Bacteria were labelled green with FITC and used to infect peritoneal macrophages from MyD88^−/− or wild type C57BL/6 mice at an MOI of 5∶1. The average number of bacteria present per cell after 5 hr of infection was the same. Representative confocal images are shown at the 72 hr time point after infection of macrophages. In macrophages from MyD88^−/− mice, a population of H37Rv and M. bovis BCG are not co-localized (green after merging pictures) with either (A) LAMP-1 (red) or (B) Rab5 (red). (C) Infected cells were permeabilized with digitonin and stained with rabbit anti-Mtb antibody followed by anti-rabbit IgG-Alexa 594 (red). The M.tb in the cytosol accessible to these antibodies stained red and yellow after merging pictures. Bacteria that were green in merged pictures are localized in phagosomes. The nucleus of the cells was stained with DAPI (blue). The upper row of each section shows H37Rv and the lower row shows BCG. (D) The kinetics of bacterial translocation to the cytosol of the macrophages from 0 to 96 hr after infection (▴ H37Rv- and • BCG-infected macrophages from MyD88^−/− mice; ▪ H37Rv- and ♦ BCG-infected in macrophages from C57BL/6 mice). This was calculated from confocal studies of digitonin-permeabilized cells, as in panel (C). Bacteria in the cytoplasm of macrophages were counted from an average of 50 infected cells that were accessible to the anti-Mtb antibody (red) and turned yellow after merging pictures. Experiments were run in triplicates and repeated three times. Representative data are shown.

Figure 5. Mycobacterium tuberculosis H37Rv down-regulates the expression of key genes involved in the TLR-2 - MyD88 signaling pathway.

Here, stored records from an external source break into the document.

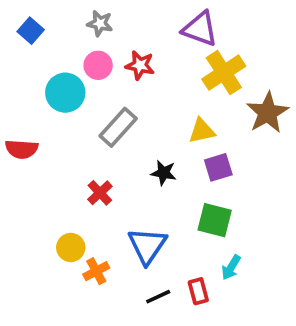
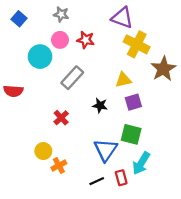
yellow cross: (224, 73) -> (137, 44), turned -30
blue triangle: (147, 246) -> (106, 150), moved
cyan arrow: (231, 268) -> (141, 163), size x1.5

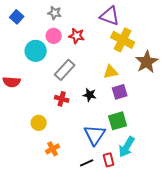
red cross: (61, 118) -> (62, 99), moved, turned -32
green square: (131, 134) -> (118, 121), turned -30
yellow circle: (43, 151) -> (39, 123), moved

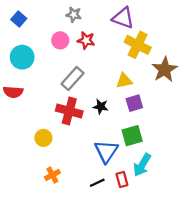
gray star: (55, 13) -> (74, 15), moved
cyan circle: (36, 51) -> (22, 57), moved
red cross: (62, 99) -> (69, 111), size x1.6
orange cross: (53, 149) -> (52, 175), moved

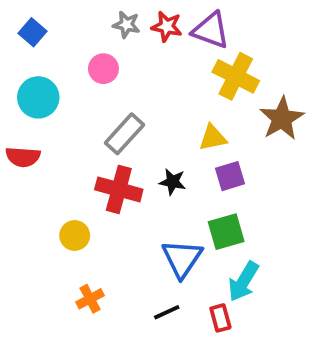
red star: (86, 40) -> (167, 26), moved
red rectangle: (122, 179) -> (220, 318), moved

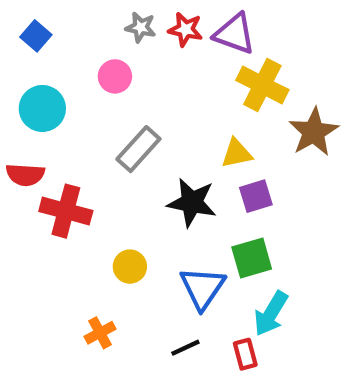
black star: (172, 182) -> (192, 202), size x1.6
red cross: (119, 189) -> (66, 211), moved
yellow circle: (75, 235) -> (130, 267), moved

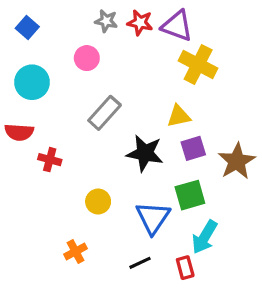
brown star: (314, 132) -> (237, 161), moved
red cross: (66, 211) -> (50, 160), size x0.6

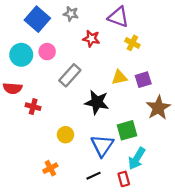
red star: (140, 23) -> (91, 39), moved
blue square: (27, 27) -> (37, 19), moved, size x1.6
pink circle: (87, 58) -> (47, 52), moved
yellow cross: (198, 64) -> (132, 43), size x0.6
purple square: (193, 148) -> (143, 80), moved

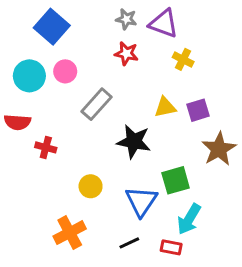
gray star: (71, 14) -> (126, 19), moved
orange cross: (50, 168) -> (70, 233), size x1.5
red rectangle: (124, 179) -> (171, 247), turned -64

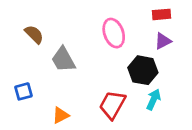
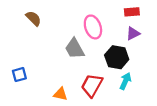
brown semicircle: (34, 34) -> (33, 18), moved
gray trapezoid: (63, 60) -> (75, 49), moved
orange triangle: (61, 115) -> (61, 94), moved, turned 40

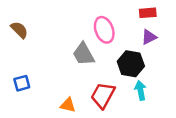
brown semicircle: (33, 18) -> (19, 30), moved
cyan arrow: (125, 81) -> (141, 90), turned -35

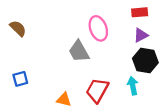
black hexagon: (131, 64) -> (145, 61), moved

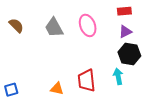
gray trapezoid: (79, 51) -> (54, 28), moved
blue square: (20, 79) -> (11, 90), moved
red trapezoid: (97, 90) -> (87, 80), turned -35

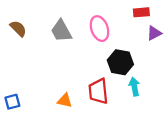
purple triangle: (125, 32) -> (154, 33), moved
black hexagon: (129, 54) -> (120, 62), moved

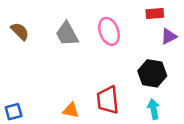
black hexagon: (120, 62) -> (152, 73), moved
cyan arrow: (134, 87) -> (154, 109), moved

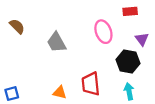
pink ellipse: (109, 31) -> (103, 32), moved
gray trapezoid: (67, 34) -> (57, 42), moved
purple triangle: (169, 36) -> (142, 39), moved, turned -40

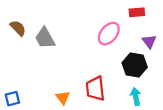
pink ellipse: (103, 32) -> (109, 34), turned 60
gray trapezoid: (57, 42) -> (45, 38), moved
orange triangle: (60, 92) -> (63, 98), turned 40

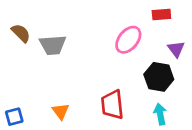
gray trapezoid: (45, 38) -> (53, 45), turned -65
orange triangle: (63, 98) -> (61, 111), moved

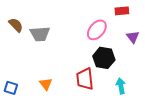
black hexagon: (159, 77) -> (104, 58), moved
blue square: (14, 117) -> (11, 88), turned 32

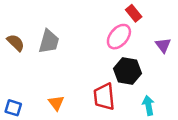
red rectangle: (122, 11) -> (134, 13), moved, turned 56
brown semicircle: (16, 25) -> (16, 43), moved
gray trapezoid: (40, 34) -> (49, 41), turned -70

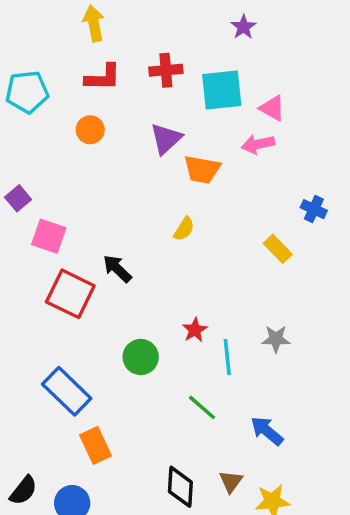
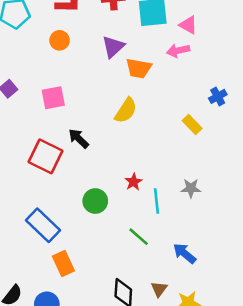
blue cross: (314, 209) -> (218, 96), turned 36
yellow semicircle: (184, 229) -> (126, 110), size x1.5
pink square: (49, 236) -> (53, 98), moved, turned -30

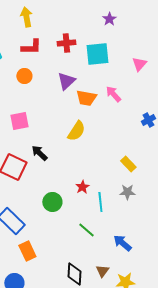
pink triangle: (188, 25) -> (139, 64), moved, turned 42
pink arrow: (178, 51) -> (113, 94), moved, turned 60
yellow rectangle: (192, 124) -> (128, 164), moved

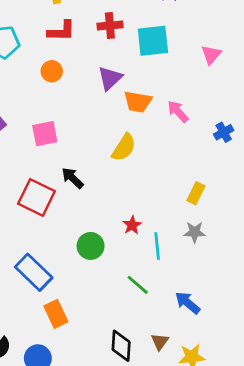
pink arrow: (113, 94) -> (178, 111), moved
yellow rectangle: (128, 164) -> (196, 193), turned 70

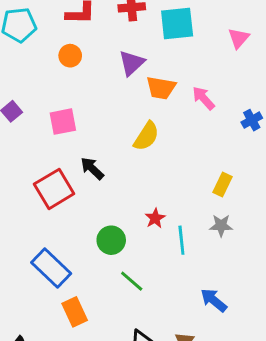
red square: (36, 197) -> (54, 189), turned 33
green line: (138, 285) -> (132, 281), moved

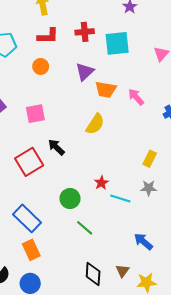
cyan line: (181, 240) -> (120, 199), turned -66
orange rectangle: (75, 312) -> (31, 250), moved

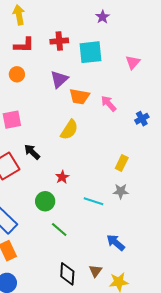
red star: (101, 183) -> (62, 177), moved

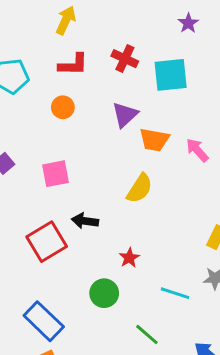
yellow arrow: (19, 15) -> (66, 20), turned 36
red cross: (59, 41) -> (125, 59), turned 30
black arrow: (32, 152) -> (85, 221), turned -36
green line: (59, 229) -> (147, 335), moved

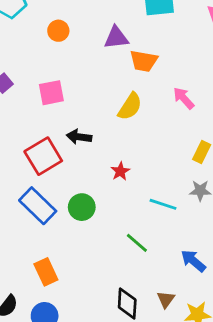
purple triangle: (125, 115) -> (116, 38), turned 36
pink arrow: (197, 150) -> (184, 98), moved
green circle: (104, 293) -> (82, 207), moved
blue rectangle: (44, 321) -> (38, 206), moved

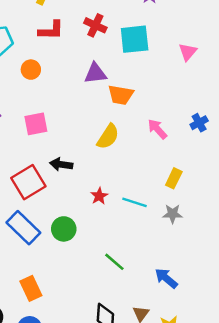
orange circle: (58, 31) -> (31, 70), moved
cyan line: (163, 204) -> (135, 202), moved

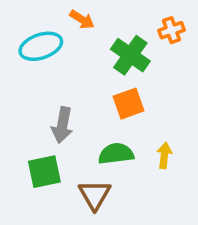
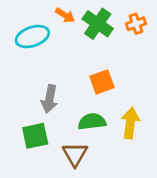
green cross: (130, 55) -> (98, 24), moved
yellow arrow: (164, 155) -> (130, 123), size x1.5

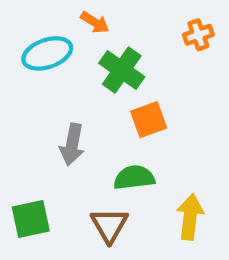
green cross: (98, 24) -> (122, 70), moved
yellow arrow: (130, 123) -> (190, 217), moved
green square: (35, 136) -> (31, 219), moved

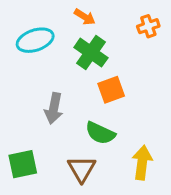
orange arrow: (95, 22) -> (85, 17), moved
green semicircle: (134, 178) -> (100, 133), turned -148

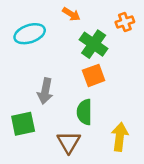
green cross: (91, 53) -> (94, 44), moved
green semicircle: (100, 133) -> (84, 112), turned 65
green square: (23, 164) -> (23, 124), moved

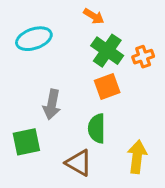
orange arrow: (71, 14) -> (94, 16), moved
orange cross: (125, 22) -> (143, 57), moved
brown triangle: (69, 142) -> (79, 163), turned -30

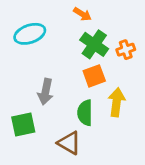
yellow arrow: (137, 157) -> (117, 102), moved

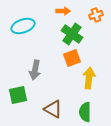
orange arrow: (82, 14) -> (63, 11), turned -32
orange cross: (126, 50) -> (96, 15), moved
green semicircle: (85, 113) -> (85, 112), moved

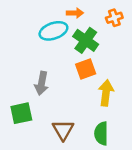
cyan ellipse: (23, 26) -> (53, 31), moved
brown triangle: (53, 109) -> (63, 130), turned 30

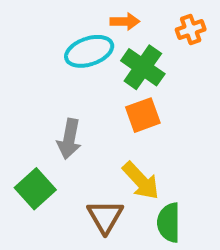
yellow arrow: (106, 93) -> (141, 181), moved, turned 130
green square: (21, 113) -> (35, 189), turned -30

Macrophages form wild type (C57BL/6) mice were infected with the indicated mycobacterial strains and 48 hr later cells were harvested for either analysis of relative mRNA expression of the indicated genes by quantitative RT-PCR or protein expression using immune-blotting. The gene expression of ( A ) TLR-2, ( B ) MyD88, ( C ) IRAK4, ( D ) TRAF6 and ( E ) TIRAP was down-regulated in macrophages infected with M.tb H37Rv. In contrast, no changes were observed in the expression of these genes in macrophages infected with BCG or the H37RvΔRD-1 and H37RvΔESAT6 mutants of H37Rv. The mRNA expression profiles were normalized with respect to expression of the GAPDH gene for each sample. The relative expression of genes in infected to uninfected macrophages is shown in each panel. Fold increase in the expression of each gene was calculated with respect to uninfected control at the same time point using the 2^−ΔΔCt method. Data shown here are representative of three independent experiments and qPCR assays were set up in triplicate for each target and the GAPDH gene.